*** Opening of Dataset records ***

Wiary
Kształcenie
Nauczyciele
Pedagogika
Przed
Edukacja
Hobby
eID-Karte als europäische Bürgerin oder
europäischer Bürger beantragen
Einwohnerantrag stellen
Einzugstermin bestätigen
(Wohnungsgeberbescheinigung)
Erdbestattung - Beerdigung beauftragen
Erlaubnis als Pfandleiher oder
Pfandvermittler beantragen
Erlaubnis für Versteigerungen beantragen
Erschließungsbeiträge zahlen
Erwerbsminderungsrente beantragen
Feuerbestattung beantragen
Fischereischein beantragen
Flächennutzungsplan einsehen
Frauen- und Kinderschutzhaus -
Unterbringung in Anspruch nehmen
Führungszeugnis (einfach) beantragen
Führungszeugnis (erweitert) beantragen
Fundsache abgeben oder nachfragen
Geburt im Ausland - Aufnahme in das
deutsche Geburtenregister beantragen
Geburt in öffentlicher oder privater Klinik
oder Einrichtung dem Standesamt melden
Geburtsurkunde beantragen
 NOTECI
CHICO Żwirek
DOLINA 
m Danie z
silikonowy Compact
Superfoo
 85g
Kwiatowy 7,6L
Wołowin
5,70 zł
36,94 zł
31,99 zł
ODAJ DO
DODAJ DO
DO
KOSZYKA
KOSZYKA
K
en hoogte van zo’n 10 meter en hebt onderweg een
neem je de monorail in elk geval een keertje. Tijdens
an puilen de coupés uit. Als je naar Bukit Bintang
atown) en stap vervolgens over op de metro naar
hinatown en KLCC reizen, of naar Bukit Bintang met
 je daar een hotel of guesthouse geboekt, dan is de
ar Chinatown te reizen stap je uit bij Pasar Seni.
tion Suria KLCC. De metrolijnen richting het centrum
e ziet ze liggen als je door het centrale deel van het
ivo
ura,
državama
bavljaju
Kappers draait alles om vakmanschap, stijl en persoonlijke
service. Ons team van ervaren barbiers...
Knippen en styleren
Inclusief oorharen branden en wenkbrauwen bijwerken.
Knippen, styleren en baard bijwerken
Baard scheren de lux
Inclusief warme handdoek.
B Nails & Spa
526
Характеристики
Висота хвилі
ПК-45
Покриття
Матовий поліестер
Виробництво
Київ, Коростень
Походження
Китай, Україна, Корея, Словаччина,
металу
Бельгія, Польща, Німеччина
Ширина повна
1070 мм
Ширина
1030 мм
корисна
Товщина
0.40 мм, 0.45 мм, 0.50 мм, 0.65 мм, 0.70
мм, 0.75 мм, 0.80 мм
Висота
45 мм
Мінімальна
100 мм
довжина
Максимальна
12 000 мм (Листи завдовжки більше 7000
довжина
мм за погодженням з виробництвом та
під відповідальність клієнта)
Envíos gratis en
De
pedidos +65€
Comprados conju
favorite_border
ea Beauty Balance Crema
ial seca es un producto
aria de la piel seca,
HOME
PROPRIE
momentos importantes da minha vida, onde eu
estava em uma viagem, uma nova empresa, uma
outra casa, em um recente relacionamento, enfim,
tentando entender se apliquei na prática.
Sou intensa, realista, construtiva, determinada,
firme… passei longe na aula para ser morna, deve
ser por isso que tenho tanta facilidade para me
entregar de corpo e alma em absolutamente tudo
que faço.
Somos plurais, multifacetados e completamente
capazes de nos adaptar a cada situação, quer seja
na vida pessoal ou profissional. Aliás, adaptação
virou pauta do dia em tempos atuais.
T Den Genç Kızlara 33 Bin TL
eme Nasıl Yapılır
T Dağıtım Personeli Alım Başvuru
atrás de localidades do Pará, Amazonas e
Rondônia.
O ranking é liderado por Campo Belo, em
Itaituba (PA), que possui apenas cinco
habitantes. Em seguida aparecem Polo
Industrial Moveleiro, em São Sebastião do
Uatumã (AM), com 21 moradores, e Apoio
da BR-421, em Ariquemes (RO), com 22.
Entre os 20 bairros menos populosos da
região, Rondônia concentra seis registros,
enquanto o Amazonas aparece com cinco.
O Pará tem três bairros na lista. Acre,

*** Close of Dataset records ***

= What to do =
Take the entries above and copy them out exactly.

= Output for this task =
Wiary
Kształcenie
Nauczyciele
Pedagogika
Przed
Edukacja
Hobby
eID-Karte als europäische Bürgerin oder
europäischer Bürger beantragen
Einwohnerantrag stellen
Einzugstermin bestätigen
(Wohnungsgeberbescheinigung)
Erdbestattung - Beerdigung beauftragen
Erlaubnis als Pfandleiher oder
Pfandvermittler beantragen
Erlaubnis für Versteigerungen beantragen
Erschließungsbeiträge zahlen
Erwerbsminderungsrente beantragen
Feuerbestattung beantragen
Fischereischein beantragen
Flächennutzungsplan einsehen
Frauen- und Kinderschutzhaus -
Unterbringung in Anspruch nehmen
Führungszeugnis (einfach) beantragen
Führungszeugnis (erweitert) beantragen
Fundsache abgeben oder nachfragen
Geburt im Ausland - Aufnahme in das
deutsche Geburtenregister beantragen
Geburt in öffentlicher oder privater Klinik
oder Einrichtung dem Standesamt melden
Geburtsurkunde beantragen
 NOTECI
CHICO Żwirek
DOLINA 
m Danie z
silikonowy Compact
Superfoo
 85g
Kwiatowy 7,6L
Wołowin
5,70 zł
36,94 zł
31,99 zł
ODAJ DO
DODAJ DO
DO
KOSZYKA
KOSZYKA
K
en hoogte van zo’n 10 meter en hebt onderweg een
neem je de monorail in elk geval een keertje. Tijdens
an puilen de coupés uit. Als je naar Bukit Bintang
atown) en stap vervolgens over op de metro naar
hinatown en KLCC reizen, of naar Bukit Bintang met
 je daar een hotel of guesthouse geboekt, dan is de
ar Chinatown te reizen stap je uit bij Pasar Seni.
tion Suria KLCC. De metrolijnen richting het centrum
e ziet ze liggen als je door het centrale deel van het
ivo
ura,
državama
bavljaju
Kappers draait alles om vakmanschap, stijl en persoonlijke
service. Ons team van ervaren barbiers...
Knippen en styleren
Inclusief oorharen branden en wenkbrauwen bijwerken.
Knippen, styleren en baard bijwerken
Baard scheren de lux
Inclusief warme handdoek.
B Nails & Spa
526
Характеристики
Висота хвилі
ПК-45
Покриття
Матовий поліестер
Виробництво
Київ, Коростень
Походження
Китай, Україна, Корея, Словаччина,
металу
Бельгія, Польща, Німеччина
Ширина повна
1070 мм
Ширина
1030 мм
корисна
Товщина
0.40 мм, 0.45 мм, 0.50 мм, 0.65 мм, 0.70
мм, 0.75 мм, 0.80 мм
Висота
45 мм
Мінімальна
100 мм
довжина
Максимальна
12 000 мм (Листи завдовжки більше 7000
довжина
мм за погодженням з виробництвом та
під відповідальність клієнта)
Envíos gratis en
De
pedidos +65€
Comprados conju
favorite_border
ea Beauty Balance Crema
ial seca es un producto
aria de la piel seca,
HOME
PROPRIE
momentos importantes da minha vida, onde eu
estava em uma viagem, uma nova empresa, uma
outra casa, em um recente relacionamento, enfim,
tentando entender se apliquei na prática.
Sou intensa, realista, construtiva, determinada,
firme… passei longe na aula para ser morna, deve
ser por isso que tenho tanta facilidade para me
entregar de corpo e alma em absolutamente tudo
que faço.
Somos plurais, multifacetados e completamente
capazes de nos adaptar a cada situação, quer seja
na vida pessoal ou profissional. Aliás, adaptação
virou pauta do dia em tempos atuais.
T Den Genç Kızlara 33 Bin TL
eme Nasıl Yapılır
T Dağıtım Personeli Alım Başvuru
atrás de localidades do Pará, Amazonas e
Rondônia.
O ranking é liderado por Campo Belo, em
Itaituba (PA), que possui apenas cinco
habitantes. Em seguida aparecem Polo
Industrial Moveleiro, em São Sebastião do
Uatumã (AM), com 21 moradores, e Apoio
da BR-421, em Ariquemes (RO), com 22.
Entre os 20 bairros menos populosos da
região, Rondônia concentra seis registros,
enquanto o Amazonas aparece com cinco.
O Pará tem três bairros na lista. Acre,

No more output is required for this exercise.